This is almost certainly due to a windows limitation, which is in turn caused by compatibility for a DOS hack where a bunch of devices were visible through special file names. CON is the more famous one of those.
Worse: back in the day, you could type raw HTML into AOL Instant Messenger. Notably, being able to construct a link with whatever address you pleased, including `file://c:\con\con`.
Not just that, AOL allowed playing sound files from within a chat room. If a user sent `{s gotmail`, it would play the `gotmail.wav` file on the computer of each person currently in the chat room. So, sending `{s /con/con` or `{s /aux/aux` to that chat would instantly crash the computer of everyone in the chat, causing a BSoD. It was great fun if you were an obnoxious kid, and generally super frustrating for anyone trying to chat.

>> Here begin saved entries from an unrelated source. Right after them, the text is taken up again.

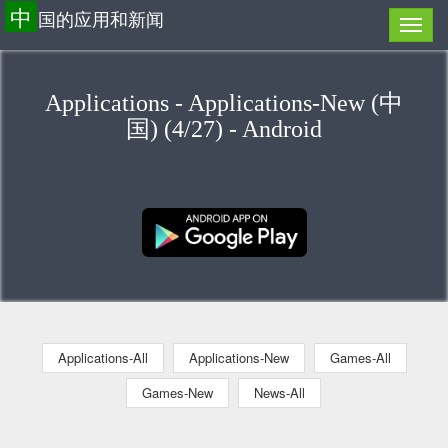
中
国的应用和新闻
Applications - Applications-New (中
国) (4/27) - Android
Applications-All
Applications-New
Games-All
Games-New
News-All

There was something similar with popular irc clients on windows in the late 90s early 2000s. There was a direct file transfer mechanism called dcc. If you forged a request for con/aux device files you could send instructions to the person's printer or modem and do all sorts of interesting mischief.
This exact issue bit me in the arse at my old job when I created a directory called Aux in one of our git repositories on my Linux machine and suddenly nobody running Windows could pull from it without a fairly cryptic error. It's weird to think all that debugging was caused by a decision made back in the '70s for CP/M which eventually made its way into Windows via DOS.
AUX is for "auxiliary" (aka "misc."/"other") device - i.e. any other bit of unspecified random hardware you'd managed to hook up with a custom driver by yourself.